Holly Kuzmich: That’s an important point. I mean, immigrants strengthen our global competitiveness– and you saw this I’m sure as you traveled the world. And still do, somewhat restrained, especially with COVID. But talk a little bit about how it strengthens our position as a competitor on the economic front.

Condoleezza Rice: I remember sitting next to the Singaporean father in a sense, Lee Kuan Yew, at a dinner when I was national security advisor. And he said to me, “Do you know why America is always going to win, it’s always going to be the strongest place?” And it wasn’t because he loved democracy because he really didn’t. But he said, it’s because if you are a young software engineer in some other place, you might want to go to Japan, but you can never be Japanese. You might want to go to Germany, but you could never be German. He said, “But you can go to America and you can be American. And within a generation, your children will be American.” And that is the pull of people to our shores who want to take advantage of the opportunity, but in doing so, make us stronger. The number of startups by immigrants, the number of places, places of business, small businesses that not even on the technology side, but small businesses of people who come and say, “I’m going to make it in America.”
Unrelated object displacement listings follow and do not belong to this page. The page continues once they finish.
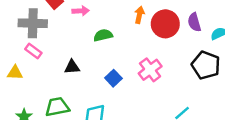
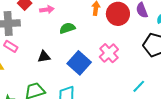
blue square: (113, 78) -> (79, 63), size x1.6

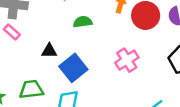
blue square: (79, 63) -> (73, 68), moved

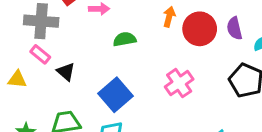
black triangle: (49, 51) -> (66, 72), moved, turned 42

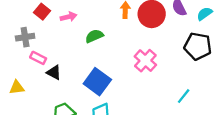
gray cross: (41, 21) -> (25, 37), size x0.7
pink rectangle: (40, 54) -> (38, 58), moved

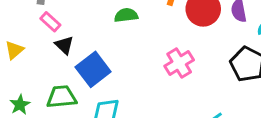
blue square: (97, 82) -> (93, 69), moved
yellow triangle: (17, 87) -> (14, 50), turned -49

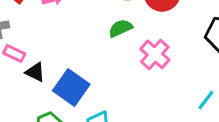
green semicircle: (126, 15) -> (120, 28), moved

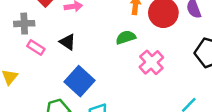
black triangle: (35, 72) -> (68, 42), moved

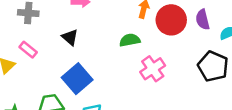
pink rectangle: (36, 47) -> (28, 50), moved

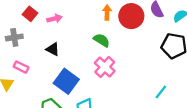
green semicircle: (130, 40) -> (102, 40), turned 56
pink cross: (153, 69) -> (105, 67), moved

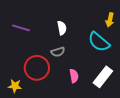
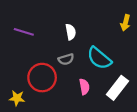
cyan semicircle: (99, 42) -> (99, 58), moved

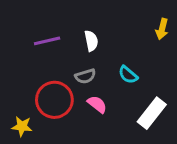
purple line: (24, 32) -> (47, 41), moved, turned -30
cyan semicircle: (99, 58) -> (128, 75), size x0.6
pink semicircle: (84, 87) -> (97, 104), moved, turned -42

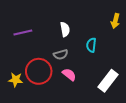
purple line: (47, 41) -> (23, 32), moved
cyan semicircle: (128, 75) -> (91, 45), moved, turned 56
yellow star: (22, 126) -> (16, 80), moved

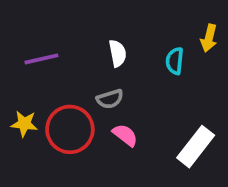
cyan semicircle: (91, 45) -> (175, 61), moved
yellow star: (16, 80) -> (24, 124), moved

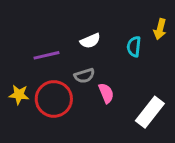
white semicircle: (118, 53) -> (90, 41), turned 78
purple line: (41, 59) -> (47, 55), moved
pink semicircle: (125, 135) -> (106, 93), moved, turned 30

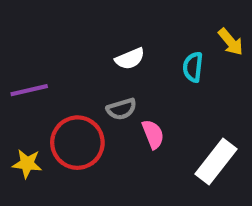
yellow arrow: (160, 29) -> (231, 42), turned -54
purple line: (47, 55) -> (29, 90), moved
yellow star: (19, 95) -> (27, 164), moved

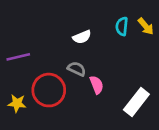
cyan semicircle: (193, 67) -> (122, 26), moved
gray semicircle: (122, 109) -> (77, 69), turned -138

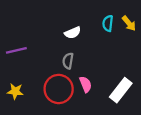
gray semicircle: (77, 69) -> (68, 61), turned -105
pink semicircle: (97, 85) -> (86, 84), moved
red circle: (49, 90) -> (59, 89), moved

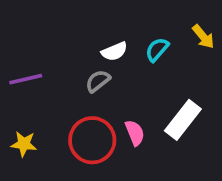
cyan semicircle: (108, 23) -> (157, 50), moved, turned 35
gray semicircle: (68, 61) -> (98, 81), moved, turned 42
white rectangle: (121, 90) -> (183, 120), moved

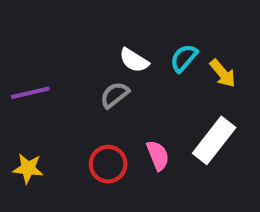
yellow arrow: (203, 37) -> (223, 73), moved
white semicircle: (114, 51) -> (134, 60), turned 55
red circle: (92, 140) -> (108, 164), size x0.7

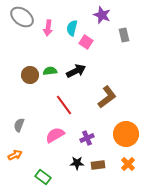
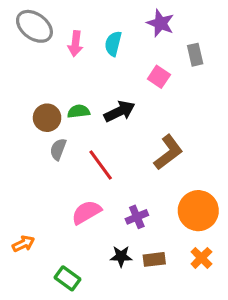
pink square: (86, 42) -> (159, 77), moved
gray semicircle: (19, 125) -> (58, 149), moved

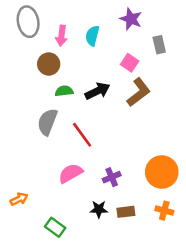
gray ellipse: (34, 26) -> (28, 22), turned 44
brown circle: (47, 118) -> (49, 64), moved
gray semicircle: (58, 149) -> (47, 122), size x1.5
brown L-shape: (168, 152) -> (139, 92), moved
orange cross: (201, 258) -> (164, 211), turned -30

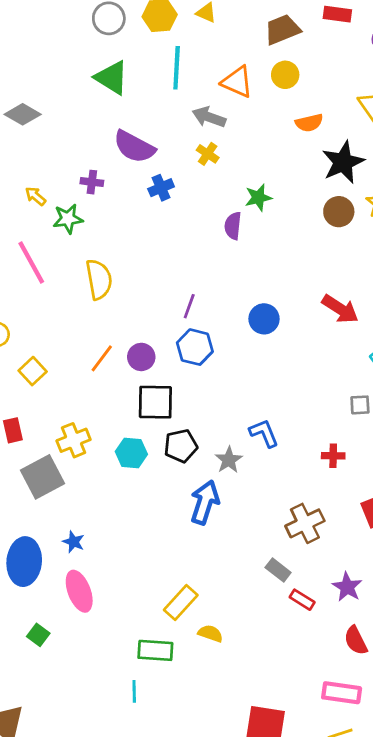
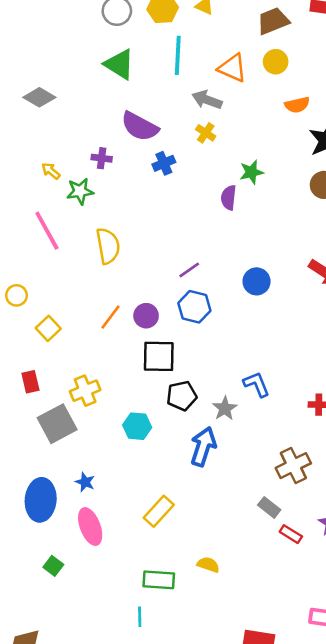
purple line: (189, 306) -> (189, 270), turned 35
cyan hexagon: (131, 453) -> (137, 426), moved
yellow rectangle: (181, 602) -> (159, 511), moved

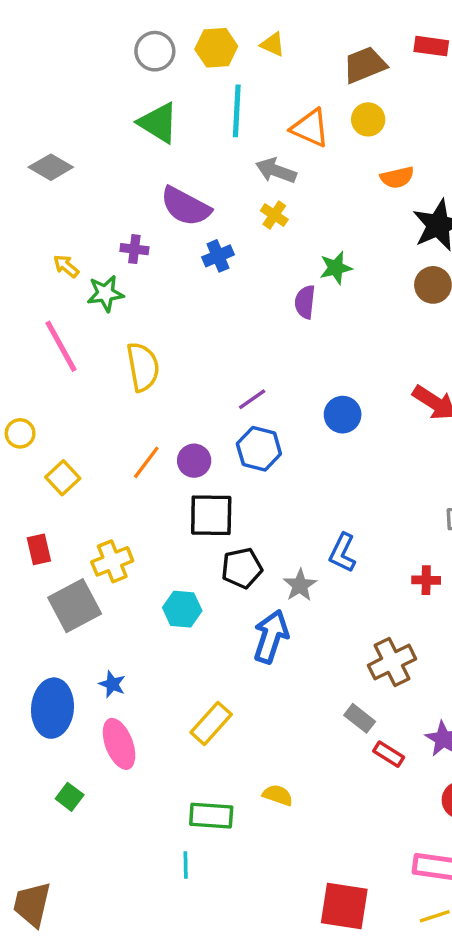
blue L-shape: (257, 384) -> (343, 553), turned -132

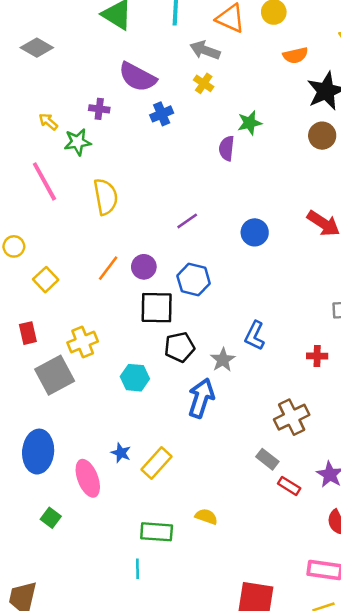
blue hexagon: (259, 449) -> (194, 280), moved
blue star: (112, 684) -> (121, 453), moved

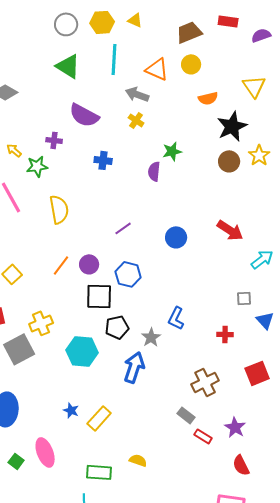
blue cross: (162, 114) -> (103, 160), moved, turned 30
cyan hexagon: (135, 378) -> (82, 351), size x1.4
pink ellipse: (88, 478) -> (45, 452), moved

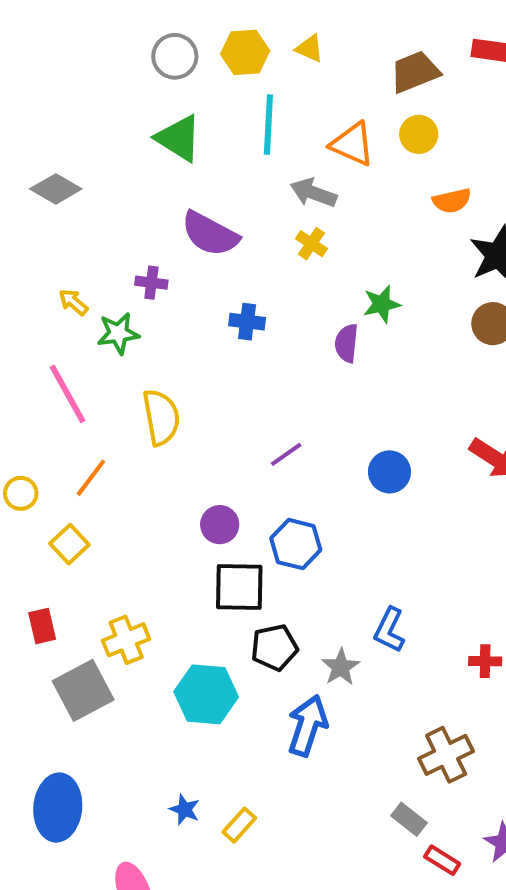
orange line: (61, 265) -> (91, 478), moved
yellow rectangle: (99, 418) -> (239, 825), size x0.7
And then they make America better and they hire other people. And they bring that energy, not to mention the pure demographics of it. Without immigration, we look kind of like the sclerotic demographics of Europe and Japan. And countries are beginning to realize that they need immigrants, but they have a block, which is that their nationality is defined in terms of ethnicity and blood and territory. So the Japanese are trying to find people who are descendants of the Japanese who fled after World War II in Latin America because there is a sense of the purity of the Japanese blood. As a friend of mine says, “We’re all mongrels. We’re all mutts of one kind or another.”

And so the American concept of citizenship, which is a very modern notion of citizenship: that you’re not defined by ethnicity or nationality or religion. To be American is to have ancestors from any place, to be of any religion. That means that immigrants can come here and very quickly become a part of the fabric of who we are and then they make us stronger. They make us more competitive. They bring energy and innovation. It’s really a wonderful story and I just hope that we’ll always remember that whatever the difficulties, and there are many, we’re seeing it now at the border, but whatever the difficulties, immigration is still America’s secret weapon and why it has been the country that it has been.

Holly Kuzmich: Well, Secretary Rice, thank you. That is a great way and a great message for this interview. So thank you for taking a little time with us today.